The molecular structure of diphenylchloroborane studied by gas-phase electron diffraction and ab initio MO calculations including computational studies of conformational preferences and quadratic force fields

Abstract

The molecular structure of diphenylchloroborane, (C 6H 5) 2BCl, has been determined by gas-phase electron diffraction (GED) at 415 K and by ab initio MO calculations at the HF/3-21G∗ level, both being consistent with C 2 molecular symmetry.
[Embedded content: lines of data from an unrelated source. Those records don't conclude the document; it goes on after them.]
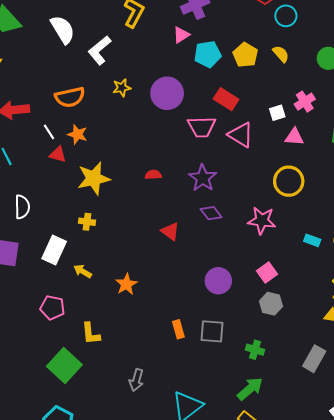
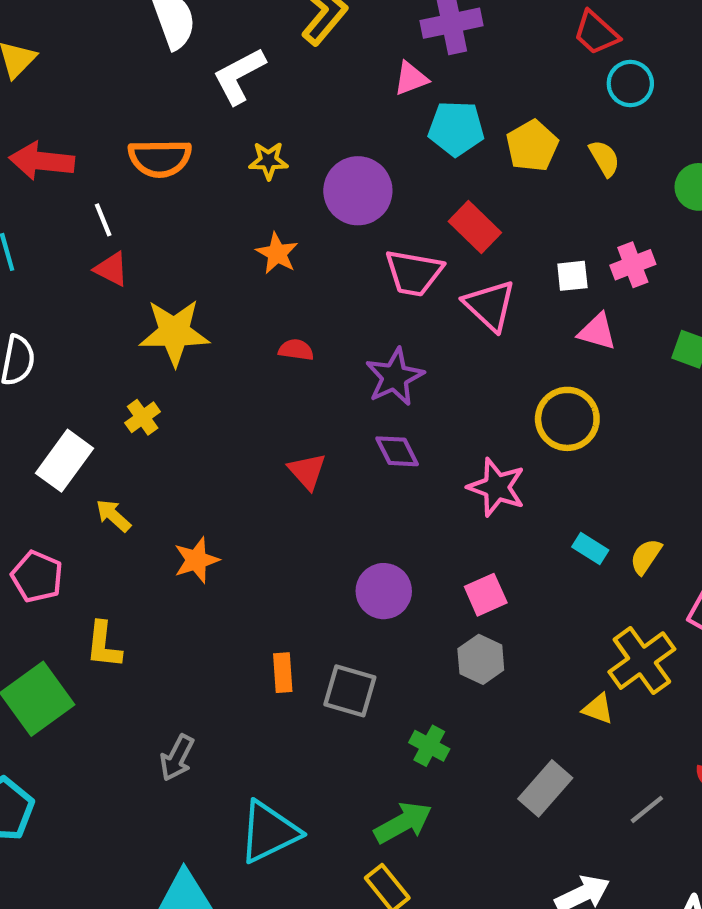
orange star: (77, 134) -> (277, 253), moved
yellow cross: (87, 222) -> (143, 417), turned 35

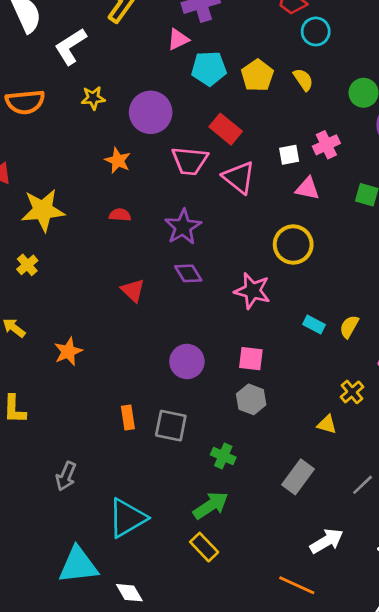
orange star: (277, 253) -> (118, 161), moved
pink square: (486, 595) -> (251, 359), turned 35
yellow cross: (642, 661) -> (352, 392), size x0.6

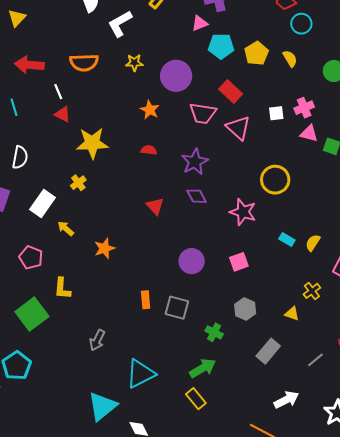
pink triangle: (307, 188) -> (309, 133), moved
pink square: (251, 359) -> (239, 262), turned -30
gray hexagon: (251, 399) -> (245, 309), moved
cyan triangle: (78, 565) -> (102, 406), turned -36

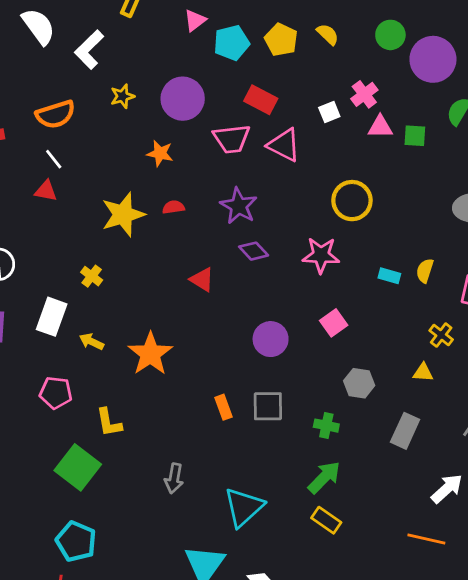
white line: (58, 92) -> (54, 159), moved
yellow star: (92, 143) -> (123, 214), moved
orange star: (105, 248) -> (150, 354), size x1.5

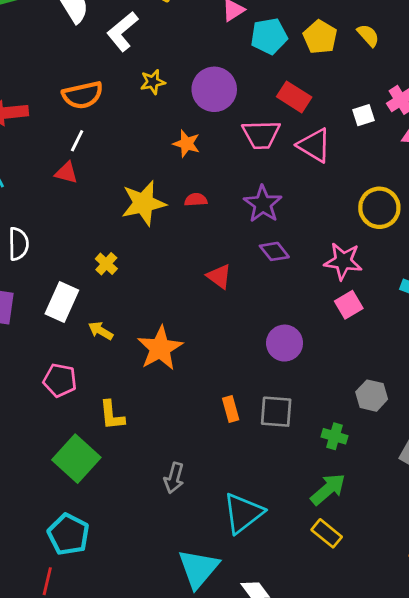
white line: (54, 159) -> (77, 141), turned 60
pink square: (334, 323) -> (349, 305), moved

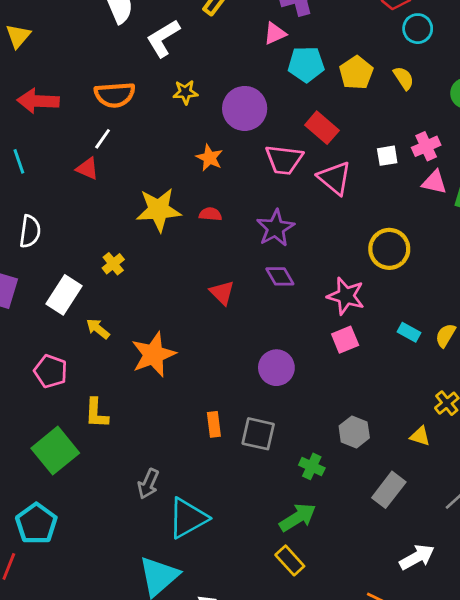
cyan triangle: (243, 513) -> (188, 518), moved

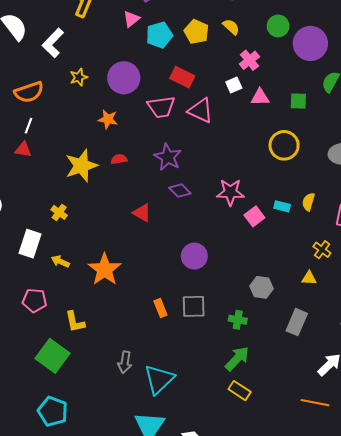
pink cross: (426, 146) -> (249, 60), moved
pink triangle: (434, 182) -> (260, 97), moved
yellow circle: (389, 249) -> (284, 145), moved
pink square: (345, 340) -> (254, 216), moved

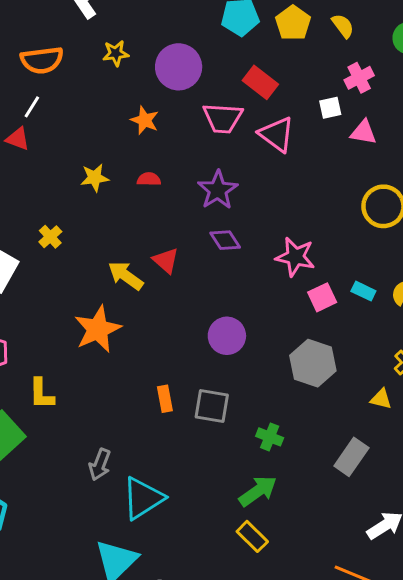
yellow star: (81, 166) -> (95, 178), size x0.6
yellow arrow: (60, 261) -> (126, 276), moved, size x1.4
gray hexagon: (261, 287) -> (313, 363), moved, size x1.4

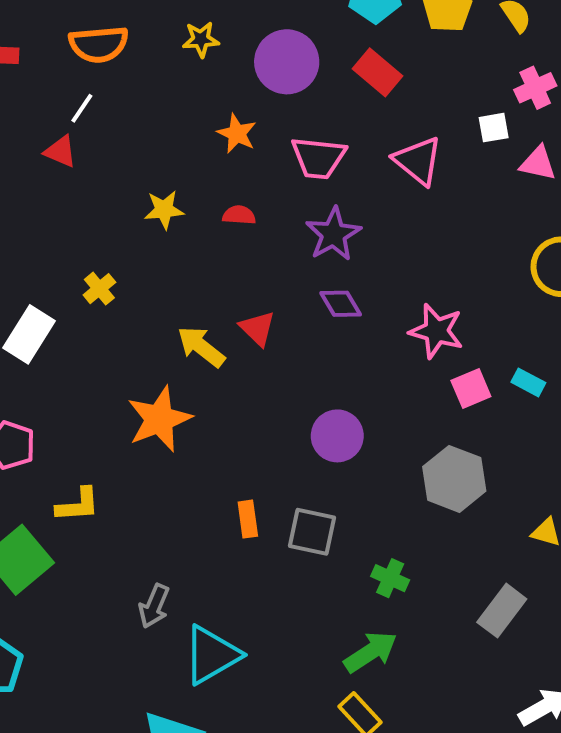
red rectangle: (260, 82) -> (378, 72), moved
pink trapezoid: (223, 118) -> (319, 158), moved
yellow L-shape: (42, 394) -> (78, 505), turned -96

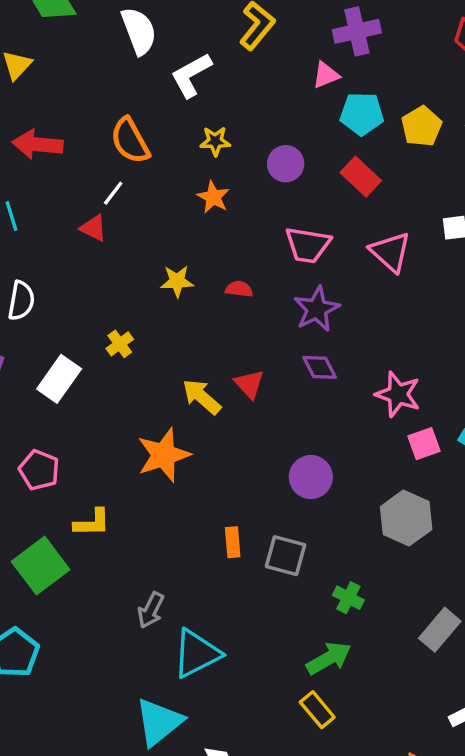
orange semicircle: (99, 44) -> (130, 141), turned 63
purple circle: (287, 62) -> (286, 164), size x0.7
orange star: (237, 134) -> (213, 197), moved

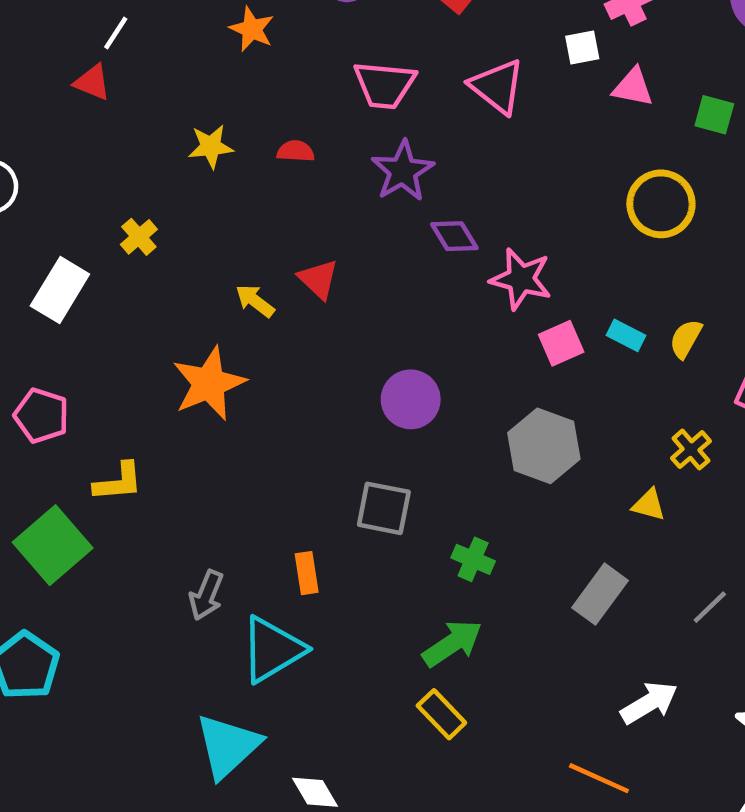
purple diamond: (320, 367) -> (454, 236), moved
yellow arrow: (202, 397) -> (255, 301), size x0.7
orange rectangle: (233, 542) -> (307, 573), moved

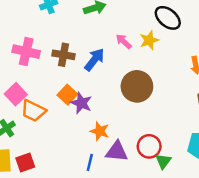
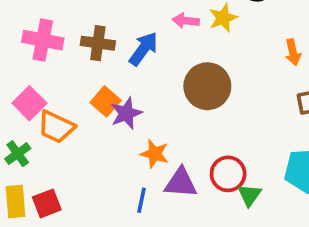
pink arrow: (124, 41) -> (186, 21), turned -35
purple star: (81, 103) -> (126, 113), turned 30

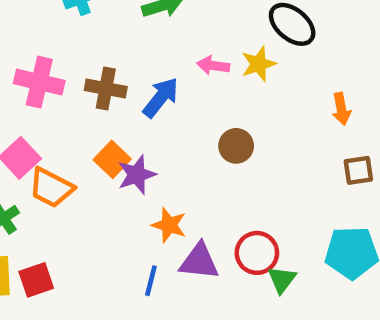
brown circle: (207, 86) -> (236, 146), size x0.6

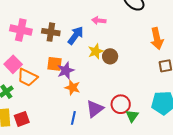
yellow star: (259, 64) -> (96, 51), moved
orange arrow: (341, 109) -> (157, 39), size x1.5
orange square: (112, 159) -> (55, 64), turned -35
orange star: (169, 225) -> (72, 88), moved
purple triangle: (199, 262) -> (95, 109), turned -42

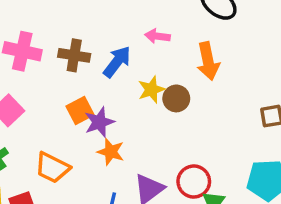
orange arrow: (157, 39) -> (208, 61), moved
orange square: (55, 64) -> (80, 110), turned -35
orange trapezoid: (27, 77) -> (52, 168), moved

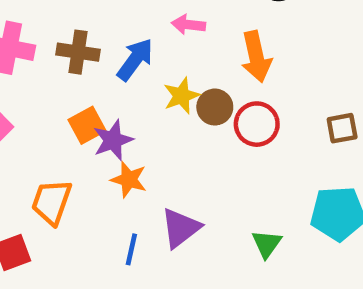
orange trapezoid: (52, 168) -> (52, 202), turned 84
red circle: (194, 182) -> (257, 124), moved

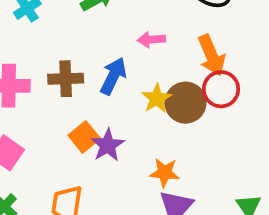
brown circle: (215, 107) -> (185, 103), size x1.4
red circle: (257, 124) -> (221, 89), moved
orange star: (129, 179) -> (165, 173), moved

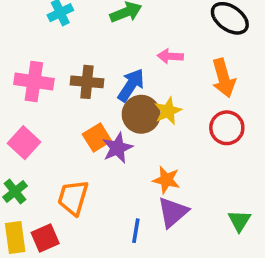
red circle: (221, 89) -> (227, 128), moved
brown circle: (185, 103) -> (141, 114), moved

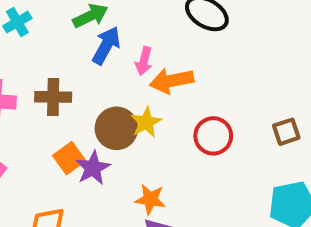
pink arrow: (170, 56) -> (144, 61), turned -75
orange arrow: (224, 78) -> (172, 81), moved, turned 99
blue arrow: (131, 85) -> (106, 45), moved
Corresponding ab initio fundamental frequencies are reported and an approximate HF/3-21G∗//HF/3-21G∗ scaled quantum mechanical (SQM) force field was established, transferring scale factors from a concurrent study of dichlorophenylborane, C 6H 5BCl 2. Vibrational amplitude quantities needed in the GED structural analysis were computed from the SQM force field. Planarity of the phenyl groups and the ClBC 2 framework was assumed in addition to C 2 molecular symmetry, and the geometrical parameters determined in the GED analysis, with effects from correlation in the data and uncertainty in the s-scale (0.1%) included in the standard deviations are: r a(CH)(para) = 110.8(6) pm, r a(CC)(ortho) = 141.0(2) pm, r a(BC) = 155.5(7) pm, r a(BCl) = 178.1(8) pm, ∡ α C B Cl = 117.2(5)° , and ф α( B C) = 29.5(1.8)° . Other geometry-defining parameters such as tilt of the phenyl groups and their distortion from the benzene structure, for example ∡ α C C C(ipso) = 117.9° , were taken from the computational structure. For comparison purposes the HF/3-21G∗ computational structures are also reported for the three other molecules in the four-molecule series of (C 6H 5) 3− n BCl n , n = 0, 1, 2, 3. For the three phenylboranes ( n = 2, 1, 0) there is an elongation of the BC bonds as the number of phenyl groups increases (154.4, 155.8 and 157.2 pm, with ф-values of 0, 27.7 and 33.7°), whereas for the chloroboranes ( n = 1, 2, 3) the BCl bonds become shorter (179.8, 176.9 and 174.7 pm) with an increasing number of chlorines attached to boron.